Pathik travels $600 \, km$ to his home partly by train and partly by car. He takes $8$ hours if he travels $120 \, km$ by train and the rest by car. He takes $20$ minutes longer if he travels $200 \, km$ by train and the rest by car. Find the speed of the train and the car.

(A) Let the speed of the train be $x \, km/hr$ and the speed of the car be $y \, km/hr$.
Case $1$: Time taken = $\frac{120}{x} + \frac{480}{y} = 8$ hours.

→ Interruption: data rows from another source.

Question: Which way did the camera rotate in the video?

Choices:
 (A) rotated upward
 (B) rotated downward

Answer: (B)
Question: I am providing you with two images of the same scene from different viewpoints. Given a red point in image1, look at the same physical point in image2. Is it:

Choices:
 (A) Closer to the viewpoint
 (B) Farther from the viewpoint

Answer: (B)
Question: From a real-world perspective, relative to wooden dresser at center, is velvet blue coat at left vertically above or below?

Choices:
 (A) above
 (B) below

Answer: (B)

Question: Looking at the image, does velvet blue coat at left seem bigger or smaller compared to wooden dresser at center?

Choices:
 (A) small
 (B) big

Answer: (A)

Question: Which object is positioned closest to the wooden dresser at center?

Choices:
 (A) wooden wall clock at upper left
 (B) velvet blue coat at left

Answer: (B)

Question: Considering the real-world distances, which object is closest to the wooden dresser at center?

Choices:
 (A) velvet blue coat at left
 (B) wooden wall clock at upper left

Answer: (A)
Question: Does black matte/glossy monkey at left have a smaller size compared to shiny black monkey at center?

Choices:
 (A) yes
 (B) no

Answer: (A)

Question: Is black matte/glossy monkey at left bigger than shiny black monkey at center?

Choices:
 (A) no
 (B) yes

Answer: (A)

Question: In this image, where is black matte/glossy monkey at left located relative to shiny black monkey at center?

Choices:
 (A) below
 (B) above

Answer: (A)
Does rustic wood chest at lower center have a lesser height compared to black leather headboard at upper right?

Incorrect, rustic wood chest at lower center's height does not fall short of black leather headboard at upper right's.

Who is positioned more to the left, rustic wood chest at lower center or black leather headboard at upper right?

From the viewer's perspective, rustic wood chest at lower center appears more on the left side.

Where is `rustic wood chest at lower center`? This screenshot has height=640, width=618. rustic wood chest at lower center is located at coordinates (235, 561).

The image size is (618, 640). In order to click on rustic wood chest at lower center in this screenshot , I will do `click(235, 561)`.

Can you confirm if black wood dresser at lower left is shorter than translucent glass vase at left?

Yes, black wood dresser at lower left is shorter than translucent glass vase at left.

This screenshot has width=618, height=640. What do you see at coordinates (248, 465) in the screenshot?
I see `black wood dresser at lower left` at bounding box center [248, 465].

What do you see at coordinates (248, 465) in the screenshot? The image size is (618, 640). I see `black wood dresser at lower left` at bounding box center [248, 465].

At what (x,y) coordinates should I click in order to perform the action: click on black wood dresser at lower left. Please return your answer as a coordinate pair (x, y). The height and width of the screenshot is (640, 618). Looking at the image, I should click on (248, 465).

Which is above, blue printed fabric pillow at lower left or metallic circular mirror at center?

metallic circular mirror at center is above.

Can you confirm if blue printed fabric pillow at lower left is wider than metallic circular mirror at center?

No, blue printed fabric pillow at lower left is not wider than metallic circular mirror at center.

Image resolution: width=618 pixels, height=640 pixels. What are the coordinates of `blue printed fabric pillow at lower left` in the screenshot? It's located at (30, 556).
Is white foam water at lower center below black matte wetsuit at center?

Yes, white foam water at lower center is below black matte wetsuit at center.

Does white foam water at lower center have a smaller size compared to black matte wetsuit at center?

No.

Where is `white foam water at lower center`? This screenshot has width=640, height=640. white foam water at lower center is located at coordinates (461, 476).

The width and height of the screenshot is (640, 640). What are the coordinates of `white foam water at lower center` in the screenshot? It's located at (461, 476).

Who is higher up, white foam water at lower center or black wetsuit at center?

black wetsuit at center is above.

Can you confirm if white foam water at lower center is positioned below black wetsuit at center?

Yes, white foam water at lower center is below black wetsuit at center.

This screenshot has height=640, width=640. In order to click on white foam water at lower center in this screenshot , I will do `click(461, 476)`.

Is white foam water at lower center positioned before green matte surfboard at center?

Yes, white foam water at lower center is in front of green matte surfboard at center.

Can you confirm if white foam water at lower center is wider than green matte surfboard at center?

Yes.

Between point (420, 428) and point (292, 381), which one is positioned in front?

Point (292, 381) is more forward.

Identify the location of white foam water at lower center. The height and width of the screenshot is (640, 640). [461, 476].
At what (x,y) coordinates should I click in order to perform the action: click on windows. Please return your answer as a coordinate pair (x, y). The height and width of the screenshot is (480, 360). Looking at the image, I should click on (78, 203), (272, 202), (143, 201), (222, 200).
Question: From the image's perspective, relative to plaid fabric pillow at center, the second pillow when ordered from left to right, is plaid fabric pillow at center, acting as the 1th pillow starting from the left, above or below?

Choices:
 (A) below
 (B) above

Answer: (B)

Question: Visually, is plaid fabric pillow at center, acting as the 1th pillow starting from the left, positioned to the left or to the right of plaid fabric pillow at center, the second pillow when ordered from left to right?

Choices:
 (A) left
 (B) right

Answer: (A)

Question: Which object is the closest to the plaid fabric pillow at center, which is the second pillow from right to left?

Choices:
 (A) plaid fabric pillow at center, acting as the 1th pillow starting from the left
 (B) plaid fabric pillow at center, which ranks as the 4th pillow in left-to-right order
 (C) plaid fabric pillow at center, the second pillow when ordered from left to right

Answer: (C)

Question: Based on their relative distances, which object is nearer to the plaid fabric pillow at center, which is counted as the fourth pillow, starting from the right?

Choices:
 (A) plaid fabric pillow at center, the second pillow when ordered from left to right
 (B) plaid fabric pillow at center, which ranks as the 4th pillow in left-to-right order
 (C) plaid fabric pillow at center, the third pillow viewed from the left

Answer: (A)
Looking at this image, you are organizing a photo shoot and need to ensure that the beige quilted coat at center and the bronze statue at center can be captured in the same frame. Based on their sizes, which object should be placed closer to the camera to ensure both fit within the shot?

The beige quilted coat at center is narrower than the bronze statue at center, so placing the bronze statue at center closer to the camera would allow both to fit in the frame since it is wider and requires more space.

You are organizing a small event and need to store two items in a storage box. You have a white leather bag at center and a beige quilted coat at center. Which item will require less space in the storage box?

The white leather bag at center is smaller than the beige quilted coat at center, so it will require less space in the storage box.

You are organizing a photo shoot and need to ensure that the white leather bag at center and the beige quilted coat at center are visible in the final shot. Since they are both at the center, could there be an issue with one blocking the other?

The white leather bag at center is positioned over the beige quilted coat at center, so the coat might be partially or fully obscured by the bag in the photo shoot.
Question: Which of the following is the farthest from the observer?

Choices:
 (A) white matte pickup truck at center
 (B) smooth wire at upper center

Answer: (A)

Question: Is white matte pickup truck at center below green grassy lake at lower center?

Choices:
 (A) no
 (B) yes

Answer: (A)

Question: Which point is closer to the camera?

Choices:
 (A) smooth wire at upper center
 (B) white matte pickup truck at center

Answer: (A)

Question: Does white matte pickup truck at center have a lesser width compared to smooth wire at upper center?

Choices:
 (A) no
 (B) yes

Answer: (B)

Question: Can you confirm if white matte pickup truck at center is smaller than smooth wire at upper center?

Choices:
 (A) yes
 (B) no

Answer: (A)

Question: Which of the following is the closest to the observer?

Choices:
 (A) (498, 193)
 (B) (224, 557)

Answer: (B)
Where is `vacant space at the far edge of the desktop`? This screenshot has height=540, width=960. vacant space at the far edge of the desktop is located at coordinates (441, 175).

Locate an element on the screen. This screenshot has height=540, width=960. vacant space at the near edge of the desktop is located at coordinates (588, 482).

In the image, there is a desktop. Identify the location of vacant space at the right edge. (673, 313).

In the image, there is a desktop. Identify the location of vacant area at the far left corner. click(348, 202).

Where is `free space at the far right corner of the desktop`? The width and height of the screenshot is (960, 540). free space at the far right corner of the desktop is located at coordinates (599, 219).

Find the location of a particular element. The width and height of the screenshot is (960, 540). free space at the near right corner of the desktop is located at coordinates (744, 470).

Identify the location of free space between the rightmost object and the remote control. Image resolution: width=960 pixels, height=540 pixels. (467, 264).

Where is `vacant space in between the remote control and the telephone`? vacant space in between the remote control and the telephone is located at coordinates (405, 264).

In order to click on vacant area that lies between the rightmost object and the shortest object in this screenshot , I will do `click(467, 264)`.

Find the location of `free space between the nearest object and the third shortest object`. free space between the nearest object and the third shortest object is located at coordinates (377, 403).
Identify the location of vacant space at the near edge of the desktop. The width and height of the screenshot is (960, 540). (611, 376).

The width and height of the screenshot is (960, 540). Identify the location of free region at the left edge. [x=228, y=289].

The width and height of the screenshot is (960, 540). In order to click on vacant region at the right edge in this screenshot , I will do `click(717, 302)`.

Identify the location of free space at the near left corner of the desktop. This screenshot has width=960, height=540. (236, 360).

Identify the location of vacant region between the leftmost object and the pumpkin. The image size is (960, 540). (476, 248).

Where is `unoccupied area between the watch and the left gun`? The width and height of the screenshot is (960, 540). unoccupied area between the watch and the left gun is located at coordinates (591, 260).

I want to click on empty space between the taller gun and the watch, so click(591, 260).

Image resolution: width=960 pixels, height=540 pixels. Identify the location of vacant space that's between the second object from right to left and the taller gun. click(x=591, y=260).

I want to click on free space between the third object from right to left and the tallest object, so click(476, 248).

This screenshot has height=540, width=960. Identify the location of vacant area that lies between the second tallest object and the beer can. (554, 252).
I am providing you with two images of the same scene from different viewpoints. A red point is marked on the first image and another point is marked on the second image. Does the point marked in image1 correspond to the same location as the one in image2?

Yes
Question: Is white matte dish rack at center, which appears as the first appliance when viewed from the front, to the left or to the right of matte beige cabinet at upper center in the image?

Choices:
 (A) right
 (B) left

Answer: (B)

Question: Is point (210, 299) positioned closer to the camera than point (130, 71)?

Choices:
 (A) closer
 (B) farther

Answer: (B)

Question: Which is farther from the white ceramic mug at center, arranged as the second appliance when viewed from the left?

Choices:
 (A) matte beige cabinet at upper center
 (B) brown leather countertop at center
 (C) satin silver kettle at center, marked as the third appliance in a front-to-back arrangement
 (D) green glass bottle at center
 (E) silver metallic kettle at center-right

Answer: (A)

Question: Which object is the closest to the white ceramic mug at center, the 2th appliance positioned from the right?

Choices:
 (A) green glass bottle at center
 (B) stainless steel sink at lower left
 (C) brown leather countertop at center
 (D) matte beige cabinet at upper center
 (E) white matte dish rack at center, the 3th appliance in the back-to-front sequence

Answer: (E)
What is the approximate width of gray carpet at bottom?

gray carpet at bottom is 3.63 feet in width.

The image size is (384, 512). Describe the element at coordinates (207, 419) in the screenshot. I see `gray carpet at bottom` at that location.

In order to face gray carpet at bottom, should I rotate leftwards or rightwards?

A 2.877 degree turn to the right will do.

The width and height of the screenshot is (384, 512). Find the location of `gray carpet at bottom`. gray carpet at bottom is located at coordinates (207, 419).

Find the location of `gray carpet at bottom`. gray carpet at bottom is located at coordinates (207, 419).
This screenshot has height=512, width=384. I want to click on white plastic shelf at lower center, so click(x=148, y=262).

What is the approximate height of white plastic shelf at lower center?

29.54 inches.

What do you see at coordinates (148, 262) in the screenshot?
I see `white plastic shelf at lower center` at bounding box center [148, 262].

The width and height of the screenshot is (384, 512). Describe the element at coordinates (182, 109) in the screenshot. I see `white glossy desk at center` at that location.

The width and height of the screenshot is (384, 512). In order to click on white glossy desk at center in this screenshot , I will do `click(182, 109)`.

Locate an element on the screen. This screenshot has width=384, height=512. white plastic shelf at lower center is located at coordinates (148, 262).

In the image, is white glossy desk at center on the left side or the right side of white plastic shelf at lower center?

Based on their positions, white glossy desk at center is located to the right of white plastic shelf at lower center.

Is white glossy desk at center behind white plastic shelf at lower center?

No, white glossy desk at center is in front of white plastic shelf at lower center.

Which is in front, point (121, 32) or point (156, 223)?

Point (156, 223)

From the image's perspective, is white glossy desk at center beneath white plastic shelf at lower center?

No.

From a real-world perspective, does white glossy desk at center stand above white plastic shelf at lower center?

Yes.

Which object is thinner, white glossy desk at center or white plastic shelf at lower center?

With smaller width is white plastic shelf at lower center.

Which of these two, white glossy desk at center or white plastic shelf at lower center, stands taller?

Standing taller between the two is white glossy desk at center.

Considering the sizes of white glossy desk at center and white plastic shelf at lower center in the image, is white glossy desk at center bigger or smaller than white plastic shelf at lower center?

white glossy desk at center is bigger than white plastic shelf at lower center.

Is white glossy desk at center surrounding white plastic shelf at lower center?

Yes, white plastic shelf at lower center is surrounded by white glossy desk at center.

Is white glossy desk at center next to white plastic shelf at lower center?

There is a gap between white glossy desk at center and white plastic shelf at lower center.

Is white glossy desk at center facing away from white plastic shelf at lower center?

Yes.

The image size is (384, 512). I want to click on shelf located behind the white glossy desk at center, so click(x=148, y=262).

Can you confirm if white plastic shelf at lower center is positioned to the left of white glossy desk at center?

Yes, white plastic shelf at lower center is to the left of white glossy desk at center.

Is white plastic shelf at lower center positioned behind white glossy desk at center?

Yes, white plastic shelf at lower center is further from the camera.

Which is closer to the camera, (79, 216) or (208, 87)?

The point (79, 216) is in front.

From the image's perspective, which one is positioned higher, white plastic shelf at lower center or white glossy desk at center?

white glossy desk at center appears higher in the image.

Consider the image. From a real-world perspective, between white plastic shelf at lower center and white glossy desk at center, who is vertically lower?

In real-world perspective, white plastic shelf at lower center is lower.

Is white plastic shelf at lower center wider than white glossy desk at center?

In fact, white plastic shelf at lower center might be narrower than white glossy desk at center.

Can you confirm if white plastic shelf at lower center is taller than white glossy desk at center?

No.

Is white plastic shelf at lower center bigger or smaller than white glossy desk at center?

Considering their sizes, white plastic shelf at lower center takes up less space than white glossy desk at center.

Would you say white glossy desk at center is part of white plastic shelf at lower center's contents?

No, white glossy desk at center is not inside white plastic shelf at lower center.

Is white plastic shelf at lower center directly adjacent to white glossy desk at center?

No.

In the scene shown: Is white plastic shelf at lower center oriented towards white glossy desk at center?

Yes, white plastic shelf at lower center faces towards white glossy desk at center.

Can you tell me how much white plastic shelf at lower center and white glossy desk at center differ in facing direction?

Dividing by $8$,we get $\frac{15}{x} + \frac{60}{y} = 1$.
Case $2$: Time taken = $8$ hours $20$ minutes = $8 + \frac{20}{60} = 8 + \frac{1}{3} = \frac{25}{3}$ hours. The equation is $\frac{200}{x} + \frac{400}{y} = \frac{25}{3}$. Dividing by $25$,we get $\frac{8}{x} + \frac{16}{y} = \frac{1}{3}$.
Let $u = \frac{1}{x}$ and $v = \frac{1}{y}$. The equations become $15u + 60v = 1$ and $8u + 16v = \frac{1}{3}$.
Solving these,we get $u = \frac{1}{60}$ and $v = \frac{1}{80}$.
Thus,$x = 60 \, km/hr$ and $y = 80 \, km/hr$.